Thunderstorms finally brought some relief from the heat wave that for two weeks registered 100-plus degrees on the heat index. Having been quarantined for a fortnight because of the danger high temperatures pose to my son, he bristled to escape as soon as lunch ended.
Earlier in the day, he had begged me to ask my friend to round up the neighbor kids when she came down to play with her own brood. Bobby had watched them come and go for days, from one house to another, bikes discarded carelessly in front yards, only to be reclaimed when another adventure beckoned.

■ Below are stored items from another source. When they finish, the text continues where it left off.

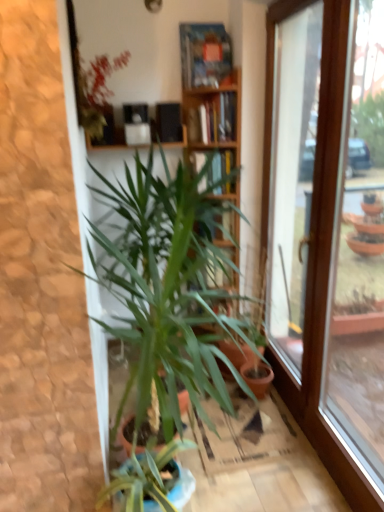 Question: From the image's perspective, is transparent glass window at right positioned above or below wooden bookcase at center?

Choices:
 (A) above
 (B) below

Answer: (B)

Question: Is transparent glass window at right bigger or smaller than wooden bookcase at center?

Choices:
 (A) big
 (B) small

Answer: (A)

Question: Which of these objects is positioned closest to the green leafy plant at center, which is the 1th houseplant in bottom-to-top order?

Choices:
 (A) wooden bookcase at center
 (B) matte black speakers at upper center, which is counted as the first shelf, starting from the left
 (C) transparent glass window at right
 (D) transparent glass window at right
 (E) green leafy plant at upper left, which is the 2th houseplant from bottom to top

Answer: (A)

Question: Which of these objects is positioned closest to the hardcover book at upper center?

Choices:
 (A) green leafy plant at center, arranged as the 2th houseplant when viewed from the top
 (B) green leafy plant at upper left, placed as the 1th houseplant when sorted from top to bottom
 (C) wooden bookshelf at center, placed as the 1th shelf when sorted from right to left
 (D) transparent glass window at right
 (E) wooden bookcase at center

Answer: (E) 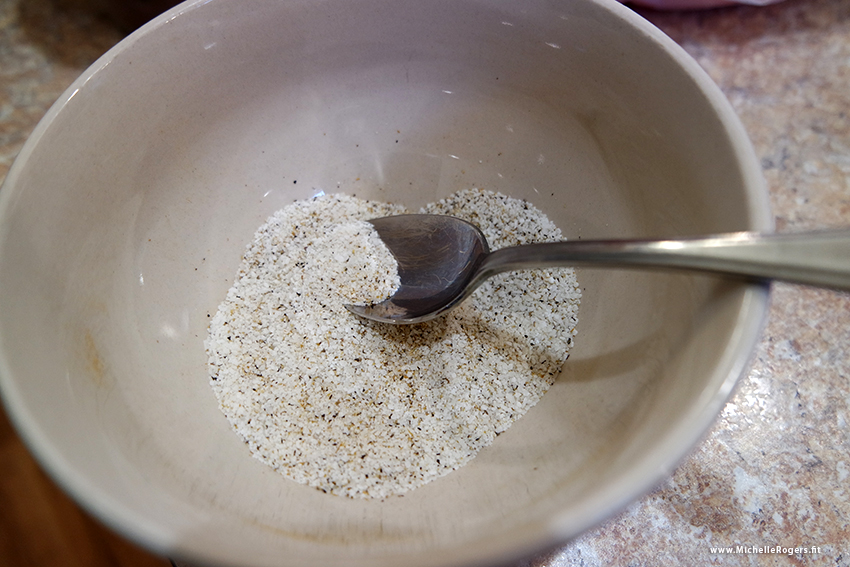 Image resolution: width=850 pixels, height=567 pixels. What are the coordinates of `handle` in the screenshot? It's located at [x=775, y=253]. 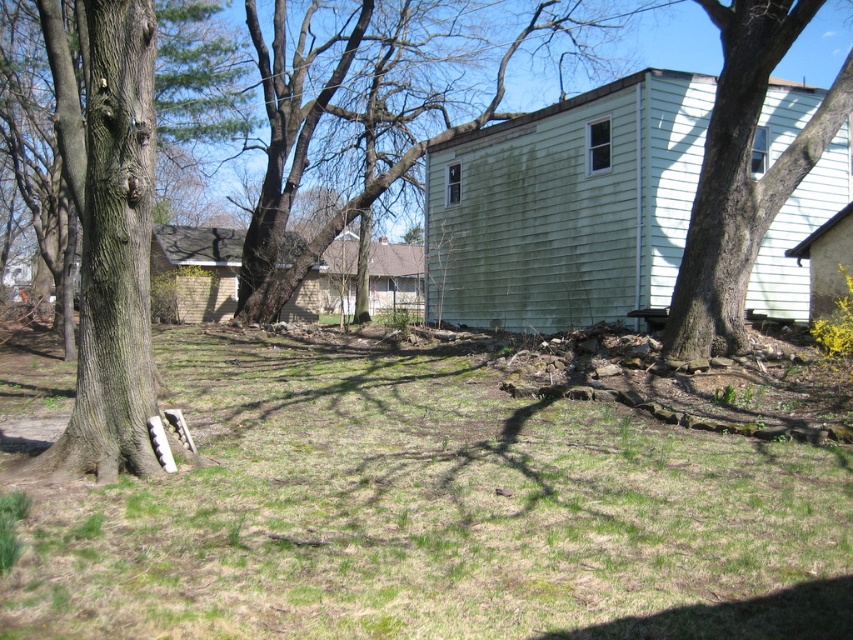 Question: Is green grass at center below smooth bark tree at right?

Choices:
 (A) yes
 (B) no

Answer: (A)

Question: Where is green grass at center located in relation to green painted wood siding at center right in the image?

Choices:
 (A) left
 (B) right

Answer: (A)

Question: Does green grass at center appear on the right side of brown rough bark tree at left?

Choices:
 (A) no
 (B) yes

Answer: (B)

Question: Among these points, which one is farthest from the camera?

Choices:
 (A) (131, 145)
 (B) (766, 211)
 (C) (552, 154)

Answer: (C)

Question: Estimate the real-world distances between objects in this image. Which object is farther from the brown rough bark tree at left?

Choices:
 (A) green painted wood siding at center right
 (B) green grass at center
 (C) smooth bark tree at right

Answer: (C)

Question: Which of the following is the farthest from the observer?

Choices:
 (A) green painted wood siding at center right
 (B) smooth bark tree at right

Answer: (A) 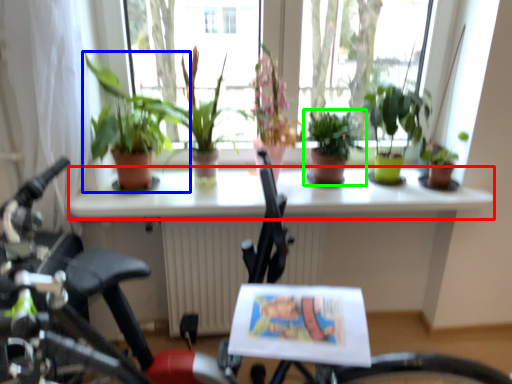 Question: Which is farther away from window sill (highlighted by a red box)? houseplant (highlighted by a blue box) or houseplant (highlighted by a green box)?

Choices:
 (A) houseplant
 (B) houseplant

Answer: (A) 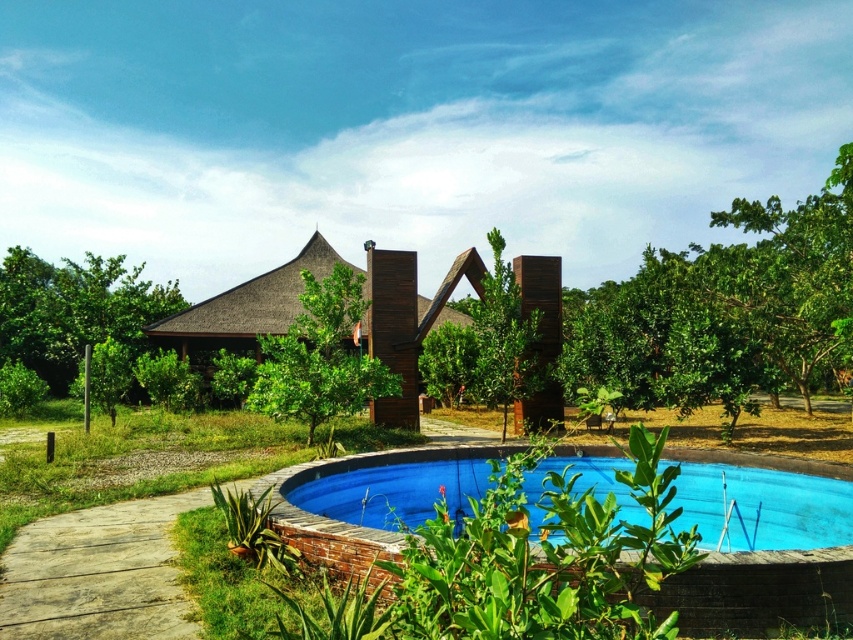 You are planning to plant a new tree in your backyard. You have two options from the image shown. The green leafy tree at left and the brown wooden hut at center. Which one is a better choice if you want a larger tree to provide more shade?

The green leafy tree at left is bigger than the brown wooden hut at center, so it would be a better choice for providing more shade due to its larger size.

You are standing in the outdoor area and want to take a photo of both the blue ceramic swimming pool at lower center and the green leafy tree at center. Which object should you focus on first to ensure both are in the frame?

You should focus on the blue ceramic swimming pool at lower center first because it is closer to the viewer than the green leafy tree at center, so adjusting the camera to include the closer object first will help frame both properly.

You are standing at the entrance of the building and want to walk to the blue ceramic swimming pool at lower center. Which direction should you walk relative to the green leafy tree at center?

You should walk downward towards the blue ceramic swimming pool at lower center since it is located below the green leafy tree at center. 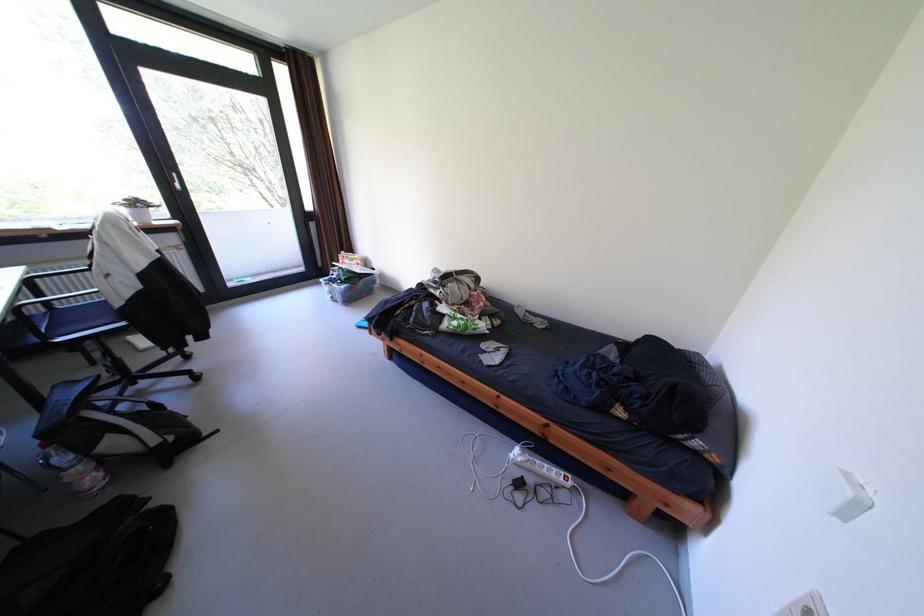 At what (x,y) coordinates should I click in order to perform the action: click on white wall switch. Please return your answer as a coordinate pair (x, y). Looking at the image, I should click on (805, 605). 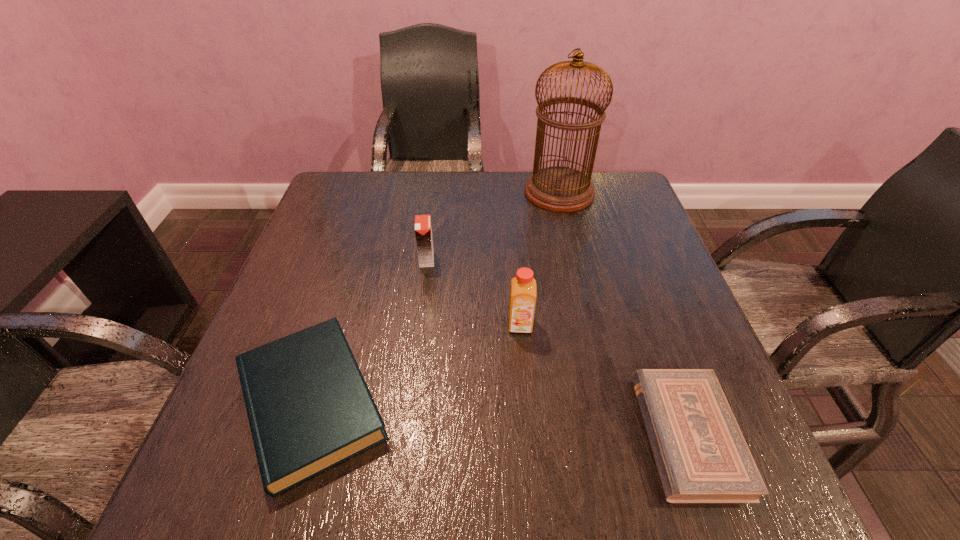 Locate an element on the screen. The height and width of the screenshot is (540, 960). birdcage is located at coordinates (562, 189).

Locate an element on the screen. This screenshot has height=540, width=960. the tallest object is located at coordinates (562, 189).

Image resolution: width=960 pixels, height=540 pixels. In order to click on the right orange juice in this screenshot , I will do `click(523, 287)`.

In order to click on the nearer orange juice in this screenshot , I will do `click(523, 287)`.

Where is `the second farthest object`? This screenshot has height=540, width=960. the second farthest object is located at coordinates (423, 232).

This screenshot has height=540, width=960. Find the location of `the left orange juice`. the left orange juice is located at coordinates (423, 232).

Locate an element on the screen. Image resolution: width=960 pixels, height=540 pixels. book is located at coordinates (309, 408).

I want to click on the second shortest object, so [x=309, y=408].

The width and height of the screenshot is (960, 540). Find the location of `Bible`. Bible is located at coordinates 701,455.

At what (x,y) coordinates should I click in order to perform the action: click on vacant space located on the front-facing side of the tallest object. Please return your answer as a coordinate pair (x, y). Looking at the image, I should click on (x=431, y=192). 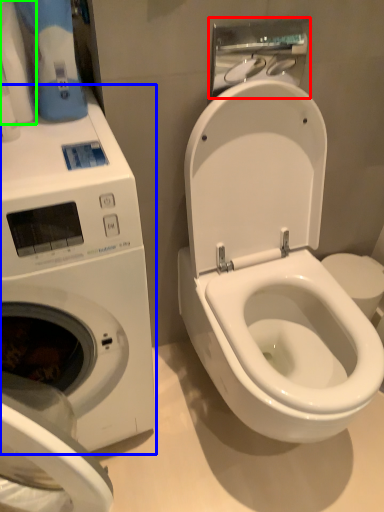 Question: Which object is the closest to the hand dryer (highlighted by a red box)? Choose among these: washing machine (highlighted by a blue box) or toilet paper (highlighted by a green box).

Choices:
 (A) washing machine
 (B) toilet paper

Answer: (B)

My friend Ann had not yet arrived, but she clearly dispatched the message, as a dozen kids arrived to play soccer. They quickly suggested picking teams, at which my heart sank momentarily: They were all schoolmates and excelled at soccer. Bobby had just recently met most of them and lacked their skill-set because his health condition kept him more confined.
But everyone wanted Bobby on their team.
Then came the first play of the game. I chatted with one of the summer-time sitters, while I kept half an eye on the field, a vacant lot abutting our house. Bobby was dribbling toward the goal. He passed one of the defenders with a surprising move, then another, and then the third, Carter, whose footwork amazes me, tumbled. Bobby scored.
The scene had a strange sense of unrealness to it. Then I realized why: Carter’s pratfall was planned, and the entire play had been staged. The boys had kindly allowed Bobby to score a goal in a match several weeks past, but this elaborate effort amazed me. My eyes teared up as I saw my sweet not-so-little boy bounding with joy and the other kids celebrating with him.
When Ann arrived a little later, I told her the story. She smiled, adding “Wow, they did that all on their own.” Ann then shared that she had read the neighbor boys the text I had sent her after Bobby’s first afternoon playing with them several weeks earlier. My quick text shared that as my husband put Bobby to bed that night, our son beamed: “This has been the best day of my life.”
Why? “Not Disneyworld or Christmas,” as Ann put it. But a “normal” day playing with kids, not thinking of medicines, or treatments, or doctors, or making up school work. Not thinking of the things he couldn’t do or that they could do. Just being one of the boys.
My imperfect son with cystic fibrosis turned a dozen grammar school kids into more perfect children. Kind. Compassionate. Empathetic.
How many more days like this does our world possess? The Bobbys are aborted. Down’s Syndrome is eliminated by eliminating those with Down’s Syndrome. Why? Because they aren’t perfect.
None of us are perfect. None of us ever will be in this life. But those less perfect than others—those who have less and suffer more—they make us all more perfect. I know Bobby has.